Engineers will notice the resemblance to a twin-lead "T" antenna.
(Via Google Patents.)[2] |
Just in the news was the detection of
gravitational radiation by the
Laser Interferometer Gravitational-Wave Observatory (LIGO).[7] After reading about the
complexity of this detection, it's surprising that it might be possible to detect such radiation using an antenna. In this case, the detection would be of
primordial gravitational waves generated just a small fraction of a second after the
Big Bang.[9]
These waves should make themselves known through a “swirl” in the
polarization of the
cosmic microwave background radiation, something thought to have been detected in 2014 by the
South Pole–based BICEP2 experiment, but the detection was found to be an
artifact of
dust in our
Milky Way Galaxy.[9]
The trick to preventing an error such as that in the BICEP2 experiment is to make measurements at multiple
frequencies. The BICEP2 detectors were tuned for just 150
GHz, but measurement at multiple frequencies would allow subtraction of the
interfering galactic emission. The proposed antennas for this new measurement are
superconducting sinuous antennas made from
niobium. The sinuous antenna is a fractal antenna, and the fractal nature of its structure allows detection of radiation over a wide band.[9]
| A sinuous antenna.
Fig. 7A of US Patent No. 4,658,262, "Dual polarized sinuous antennas," by Raymond H. DuHamel, April 14, 1987.
(Via Google Patents.) |
The sinuous antennas developed for the cosmic microwave background observations are augmented by a
silicon lens. The smallest feature size of the antenna is about a
micrometer, and the entire antenna, with lens, is about 5
millimeters across.[9] The experiment will be conducted at the
Atacama Desert site that hosts the
Atacama Large Millimeter Array.
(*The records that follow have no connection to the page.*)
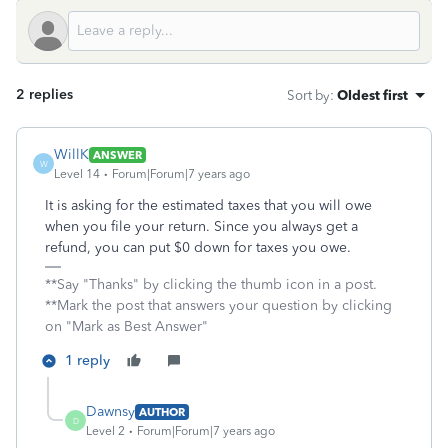
2 replies
Sort by
:
Oldest first
WillK
ANSWER
W
Level 14
Forum|Forum|7 years ago
It is asking for the estimated taxes that you will owe
when you file your return. Since you always get a
refund, you can put $0 down for taxes you owe.
**Say "Thanks" by clicking the thumb icon in a post.
**Mark the post that answers your question by clicking
on "Mark as Best Answer"
1 reply
Dawnsy
AUTHOR
D
Level 2
Forum|Forum|7 years ago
This site, at 5,000 foot
altitude in a
dry climate, is ideal for detection of high frequency signals usually attenuated by
water vapor in the
atmosphere.
References:
- Hidetsugu Yagi, "Variable Directional Electric Wave Generating Device," US Patent No. 1,860,123, May 24, 1932.
- Raymond H. Du Hamel and Fred R. Ore , "Logarithmically periodic rod antenna," US Patent No. 3,079,602, February 26, 1963.
- J.D. Kraus, "Antennas," McGraw-Hill (New York, 1988), 265 pp., via Amazon).
- John Kraus, "Big Ear," Cygnus-Quasar Books (Powell, Ohio, 1976).
- Robert W. Wagner, "Interview of John Daniel Kraus," Ohio State University, University Archives Oral History Program, Ohio State University Oral History Project, 2005
- Benoit B. Mandelbrot, "The Fractal Geometry of Nature," W. H. Freeman and Company, 1982, ISBN-13: 978-0716711865 (via Amazon).
- Nathan Cohen, "Fractal antennas and fractal resonators," US Patent No. 6,452,553 , September 17, 2002.
- Gravitational Waves Detected 100 Years After Einstein's Prediction, California Institute of Technology Press Release, February 11, 2016 .
- Rachel Courtland, "Swirly Antennas Will Hunt for the Twists of Ancient Gravitational Waves," IEEE Spectrum, March 23, 2016.
- Raymond H. DuHamel, "Dual polarized sinuous antennas," US Patent No. 4,658,262, April 14, 1987.